[Work instruction]
Return the records exactly, keeping every line as it is.

[Supplied material]
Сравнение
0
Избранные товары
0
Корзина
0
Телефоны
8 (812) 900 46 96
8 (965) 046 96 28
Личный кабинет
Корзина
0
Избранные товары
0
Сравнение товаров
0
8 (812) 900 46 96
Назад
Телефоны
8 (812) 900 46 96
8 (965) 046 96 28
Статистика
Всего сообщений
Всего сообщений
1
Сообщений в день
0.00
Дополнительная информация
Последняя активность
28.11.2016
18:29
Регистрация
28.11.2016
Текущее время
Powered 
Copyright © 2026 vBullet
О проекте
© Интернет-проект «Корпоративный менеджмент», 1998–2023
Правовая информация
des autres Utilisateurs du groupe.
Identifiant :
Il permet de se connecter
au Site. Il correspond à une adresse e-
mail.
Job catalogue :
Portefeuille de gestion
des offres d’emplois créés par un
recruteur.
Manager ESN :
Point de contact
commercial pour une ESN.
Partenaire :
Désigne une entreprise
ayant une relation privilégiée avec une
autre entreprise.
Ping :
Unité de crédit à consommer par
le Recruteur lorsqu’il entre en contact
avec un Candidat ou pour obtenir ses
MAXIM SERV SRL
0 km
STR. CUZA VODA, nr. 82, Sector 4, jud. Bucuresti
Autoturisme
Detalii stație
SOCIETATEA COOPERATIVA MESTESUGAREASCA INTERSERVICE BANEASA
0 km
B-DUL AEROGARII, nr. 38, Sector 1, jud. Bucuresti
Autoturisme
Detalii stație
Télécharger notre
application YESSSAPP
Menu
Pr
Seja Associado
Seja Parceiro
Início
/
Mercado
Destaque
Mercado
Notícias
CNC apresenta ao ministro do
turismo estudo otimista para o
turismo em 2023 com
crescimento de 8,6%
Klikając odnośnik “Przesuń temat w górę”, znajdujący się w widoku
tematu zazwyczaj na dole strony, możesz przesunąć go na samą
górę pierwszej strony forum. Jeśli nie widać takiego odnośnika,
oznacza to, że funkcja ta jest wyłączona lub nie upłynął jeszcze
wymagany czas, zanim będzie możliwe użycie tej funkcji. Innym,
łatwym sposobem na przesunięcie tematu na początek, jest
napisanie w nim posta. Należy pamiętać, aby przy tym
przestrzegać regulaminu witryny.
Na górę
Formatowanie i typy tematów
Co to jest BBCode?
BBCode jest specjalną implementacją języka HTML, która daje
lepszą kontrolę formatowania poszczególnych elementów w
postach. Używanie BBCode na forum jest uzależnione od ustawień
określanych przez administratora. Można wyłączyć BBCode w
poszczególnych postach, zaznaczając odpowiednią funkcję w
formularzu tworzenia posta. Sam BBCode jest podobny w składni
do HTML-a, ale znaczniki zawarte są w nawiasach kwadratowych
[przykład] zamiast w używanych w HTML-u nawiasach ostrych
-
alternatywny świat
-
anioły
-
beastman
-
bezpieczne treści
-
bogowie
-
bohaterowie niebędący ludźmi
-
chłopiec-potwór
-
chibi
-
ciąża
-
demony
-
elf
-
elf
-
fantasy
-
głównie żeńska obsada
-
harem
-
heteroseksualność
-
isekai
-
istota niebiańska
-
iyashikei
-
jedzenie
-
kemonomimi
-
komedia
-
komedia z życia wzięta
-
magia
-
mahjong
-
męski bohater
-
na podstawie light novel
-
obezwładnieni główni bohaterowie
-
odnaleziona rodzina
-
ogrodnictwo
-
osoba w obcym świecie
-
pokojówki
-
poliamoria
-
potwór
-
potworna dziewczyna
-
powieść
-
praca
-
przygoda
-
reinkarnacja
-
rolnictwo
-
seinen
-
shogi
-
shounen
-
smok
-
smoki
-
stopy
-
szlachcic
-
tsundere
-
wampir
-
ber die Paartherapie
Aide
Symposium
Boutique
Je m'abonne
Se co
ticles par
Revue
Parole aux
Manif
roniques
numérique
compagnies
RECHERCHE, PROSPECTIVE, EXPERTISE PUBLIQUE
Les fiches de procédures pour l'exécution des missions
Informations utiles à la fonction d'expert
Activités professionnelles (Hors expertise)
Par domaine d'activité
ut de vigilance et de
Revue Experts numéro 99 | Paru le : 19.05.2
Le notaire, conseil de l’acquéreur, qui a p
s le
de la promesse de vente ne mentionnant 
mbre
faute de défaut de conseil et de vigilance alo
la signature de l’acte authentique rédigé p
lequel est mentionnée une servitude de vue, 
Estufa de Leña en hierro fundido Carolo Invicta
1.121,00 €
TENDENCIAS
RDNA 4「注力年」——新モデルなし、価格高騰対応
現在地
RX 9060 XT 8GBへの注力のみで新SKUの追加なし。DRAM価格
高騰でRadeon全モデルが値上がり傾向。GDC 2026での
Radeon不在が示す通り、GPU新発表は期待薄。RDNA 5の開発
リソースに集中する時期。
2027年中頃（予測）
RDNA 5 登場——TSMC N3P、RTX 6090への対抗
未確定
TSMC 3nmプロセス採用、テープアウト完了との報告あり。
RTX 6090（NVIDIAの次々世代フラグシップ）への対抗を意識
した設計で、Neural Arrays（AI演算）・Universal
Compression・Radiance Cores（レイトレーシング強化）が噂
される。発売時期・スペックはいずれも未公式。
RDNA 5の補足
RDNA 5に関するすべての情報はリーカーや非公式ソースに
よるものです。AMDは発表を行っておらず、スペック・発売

[Your solution]
Сравнение
0
Избранные товары
0
Корзина
0
Телефоны
8 (812) 900 46 96
8 (965) 046 96 28
Личный кабинет
Корзина
0
Избранные товары
0
Сравнение товаров
0
8 (812) 900 46 96
Назад
Телефоны
8 (812) 900 46 96
8 (965) 046 96 28
Статистика
Всего сообщений
Всего сообщений
1
Сообщений в день
0.00
Дополнительная информация
Последняя активность
28.11.2016
18:29
Регистрация
28.11.2016
Текущее время
Powered 
Copyright © 2026 vBullet
О проекте
© Интернет-проект «Корпоративный менеджмент», 1998–2023
Правовая информация
des autres Utilisateurs du groupe.
Identifiant :
Il permet de se connecter
au Site. Il correspond à une adresse e-
mail.
Job catalogue :
Portefeuille de gestion
des offres d’emplois créés par un
recruteur.
Manager ESN :
Point de contact
commercial pour une ESN.
Partenaire :
Désigne une entreprise
ayant une relation privilégiée avec une
autre entreprise.
Ping :
Unité de crédit à consommer par
le Recruteur lorsqu’il entre en contact
avec un Candidat ou pour obtenir ses
MAXIM SERV SRL
0 km
STR. CUZA VODA, nr. 82, Sector 4, jud. Bucuresti
Autoturisme
Detalii stație
SOCIETATEA COOPERATIVA MESTESUGAREASCA INTERSERVICE BANEASA
0 km
B-DUL AEROGARII, nr. 38, Sector 1, jud. Bucuresti
Autoturisme
Detalii stație
Télécharger notre
application YESSSAPP
Menu
Pr
Seja Associado
Seja Parceiro
Início
/
Mercado
Destaque
Mercado
Notícias
CNC apresenta ao ministro do
turismo estudo otimista para o
turismo em 2023 com
crescimento de 8,6%
Klikając odnośnik “Przesuń temat w górę”, znajdujący się w widoku
tematu zazwyczaj na dole strony, możesz przesunąć go na samą
górę pierwszej strony forum. Jeśli nie widać takiego odnośnika,
oznacza to, że funkcja ta jest wyłączona lub nie upłynął jeszcze
wymagany czas, zanim będzie możliwe użycie tej funkcji. Innym,
łatwym sposobem na przesunięcie tematu na początek, jest
napisanie w nim posta. Należy pamiętać, aby przy tym
przestrzegać regulaminu witryny.
Na górę
Formatowanie i typy tematów
Co to jest BBCode?
BBCode jest specjalną implementacją języka HTML, która daje
lepszą kontrolę formatowania poszczególnych elementów w
postach. Używanie BBCode na forum jest uzależnione od ustawień
określanych przez administratora. Można wyłączyć BBCode w
poszczególnych postach, zaznaczając odpowiednią funkcję w
formularzu tworzenia posta. Sam BBCode jest podobny w składni
do HTML-a, ale znaczniki zawarte są w nawiasach kwadratowych
[przykład] zamiast w używanych w HTML-u nawiasach ostrych
-
alternatywny świat
-
anioły
-
beastman
-
bezpieczne treści
-
bogowie
-
bohaterowie niebędący ludźmi
-
chłopiec-potwór
-
chibi
-
ciąża
-
demony
-
elf
-
elf
-
fantasy
-
głównie żeńska obsada
-
harem
-
heteroseksualność
-
isekai
-
istota niebiańska
-
iyashikei
-
jedzenie
-
kemonomimi
-
komedia
-
komedia z życia wzięta
-
magia
-
mahjong
-
męski bohater
-
na podstawie light novel
-
obezwładnieni główni bohaterowie
-
odnaleziona rodzina
-
ogrodnictwo
-
osoba w obcym świecie
-
pokojówki
-
poliamoria
-
potwór
-
potworna dziewczyna
-
powieść
-
praca
-
przygoda
-
reinkarnacja
-
rolnictwo
-
seinen
-
shogi
-
shounen
-
smok
-
smoki
-
stopy
-
szlachcic
-
tsundere
-
wampir
-
ber die Paartherapie
Aide
Symposium
Boutique
Je m'abonne
Se co
ticles par
Revue
Parole aux
Manif
roniques
numérique
compagnies
RECHERCHE, PROSPECTIVE, EXPERTISE PUBLIQUE
Les fiches de procédures pour l'exécution des missions
Informations utiles à la fonction d'expert
Activités professionnelles (Hors expertise)
Par domaine d'activité
ut de vigilance et de
Revue Experts numéro 99 | Paru le : 19.05.2
Le notaire, conseil de l’acquéreur, qui a p
s le
de la promesse de vente ne mentionnant 
mbre
faute de défaut de conseil et de vigilance alo
la signature de l’acte authentique rédigé p
lequel est mentionnée une servitude de vue, 
Estufa de Leña en hierro fundido Carolo Invicta
1.121,00 €
TENDENCIAS
RDNA 4「注力年」——新モデルなし、価格高騰対応
現在地
RX 9060 XT 8GBへの注力のみで新SKUの追加なし。DRAM価格
高騰でRadeon全モデルが値上がり傾向。GDC 2026での
Radeon不在が示す通り、GPU新発表は期待薄。RDNA 5の開発
リソースに集中する時期。
2027年中頃（予測）
RDNA 5 登場——TSMC N3P、RTX 6090への対抗
未確定
TSMC 3nmプロセス採用、テープアウト完了との報告あり。
RTX 6090（NVIDIAの次々世代フラグシップ）への対抗を意識
した設計で、Neural Arrays（AI演算）・Universal
Compression・Radiance Cores（レイトレーシング強化）が噂
される。発売時期・スペックはいずれも未公式。
RDNA 5の補足
RDNA 5に関するすべての情報はリーカーや非公式ソースに
よるものです。AMDは発表を行っておらず、スペック・発売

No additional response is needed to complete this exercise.